_Available data_.
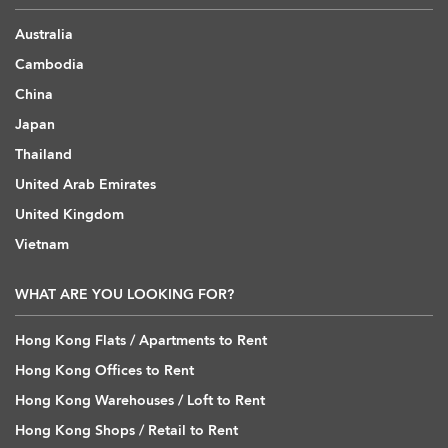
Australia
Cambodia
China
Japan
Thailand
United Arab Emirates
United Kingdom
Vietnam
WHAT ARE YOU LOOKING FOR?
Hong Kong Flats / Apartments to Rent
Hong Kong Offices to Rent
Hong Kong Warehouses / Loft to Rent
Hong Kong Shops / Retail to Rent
--
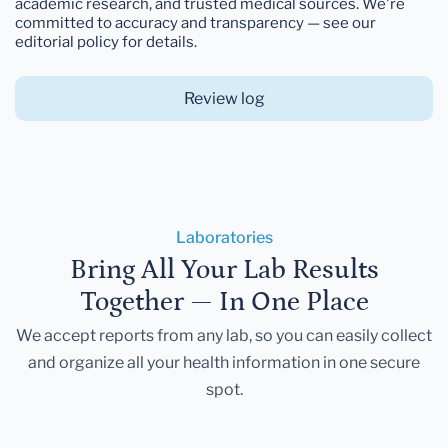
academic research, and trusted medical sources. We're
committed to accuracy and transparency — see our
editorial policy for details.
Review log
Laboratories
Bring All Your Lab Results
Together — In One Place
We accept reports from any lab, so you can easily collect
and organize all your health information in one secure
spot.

_Task statement_. Set down exactly the lines of the data above, beginning with the line that has "WHAT ARE YOU LOOKING FOR?" and ending with the line that has "Hong Kong Shops / Retail to Rent", and no others.

_Your response_.
WHAT ARE YOU LOOKING FOR?
Hong Kong Flats / Apartments to Rent
Hong Kong Offices to Rent
Hong Kong Warehouses / Loft to Rent
Hong Kong Shops / Retail to Rent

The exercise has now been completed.